(1) Motorcycle mass. There are points on a racetrack where mass plays an insignificant role, but in acceleration, braking, suspension, yaw and fatigue (both on the bike and body), weight really does matter. 

(2) Unsprung weight. Unsprung weight includes the parts of a motorcycle that move up and down with the suspension over every bump on the track. The unsprung weight on a motorcycle involves the tires, tubes, rotors, hubs, spokes, rims, sprockets, axles, chain, chain guide, rim locks, fork legs, shock, brake calipers, brake pads and any mud or dirt that sticks to those parts. 

(3) Sprung weight. The complete chassis, including all the parts that are suspended above the suspension’s springs, is considered sprung weight. That includes the frame, engine, plastic, controls, saddle, upper fork tubes, shock body, and, strangely enough, half of the weight of the fork springs and shock spring.

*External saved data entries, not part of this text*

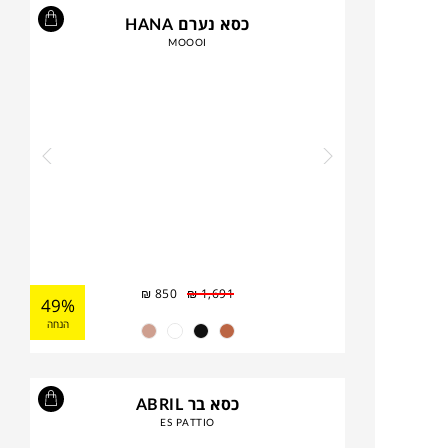
כסא נערם HANA
MOOOI
₪
850
₪
1,691
49%
הנחה
כסא בר ABRIL
ES PATTIO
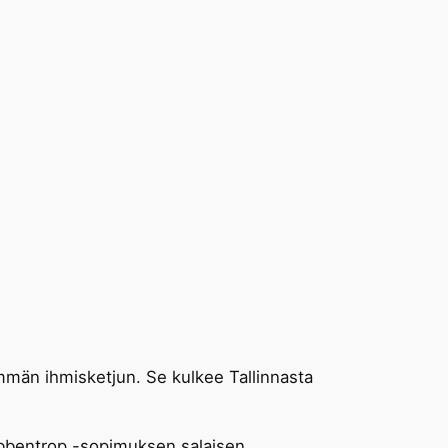
immän ihmisketjun. Se kulkee Tallinnasta
Ribbentrop -sopimuksen salaisen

It’s called “sprung weight” because springs are used to hold it up and to isolate it from the bumps that the wheels hit.

(4) Semi-sprung weight. Semi-sprung parts are attached to the wheel on one end and to a sprung component on the other. The front forks, for example, connect the front wheel to the chassis. The chain going from the countershaft sprocket to the rear wheel is another semi-sprung part. The list also includes the rear shock, swingarm and linkage.

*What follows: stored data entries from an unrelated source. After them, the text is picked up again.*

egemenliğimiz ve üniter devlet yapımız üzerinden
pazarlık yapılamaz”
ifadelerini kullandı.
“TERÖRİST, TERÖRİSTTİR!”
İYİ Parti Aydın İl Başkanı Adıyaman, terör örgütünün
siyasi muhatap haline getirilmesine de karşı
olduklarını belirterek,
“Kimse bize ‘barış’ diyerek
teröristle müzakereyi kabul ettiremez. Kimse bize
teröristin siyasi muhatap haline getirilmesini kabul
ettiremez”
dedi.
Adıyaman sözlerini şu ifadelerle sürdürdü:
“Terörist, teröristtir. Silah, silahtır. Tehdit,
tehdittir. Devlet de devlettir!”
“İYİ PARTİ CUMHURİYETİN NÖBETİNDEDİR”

(5) Testing unsprung weight’s effects. Stick your arms straight out and rapidly lower them to your sides, then raise them back up again. Then grab a 10-pound weight in each hand and repeat. Feel the difference? It takes serious effort to initiate the up-and-down motion of a bird with weight on each arm. Your arms move slower and more sluggishly when changing direction. Additionally, the strain of holding the weights can be felt in your shoulders. There is no doubt that you could move your arms quicker and with less stress if you didn’t have any extra weight attached to them. Now, imagine that your arms are your bike’s swingarm. The 10-pound weight mimics the mass of your bike’s wheels. Your arm is the swingarm, your shoulder socket is the swingarm pivot and your muscles are the shock absorbers. The increased muscle strain and sluggish reaction time that your body feels can be extrapolated over to the mechanical parts of your bike’s suspension. Extra weight on moving parts has a negative effect on the performance of your suspension.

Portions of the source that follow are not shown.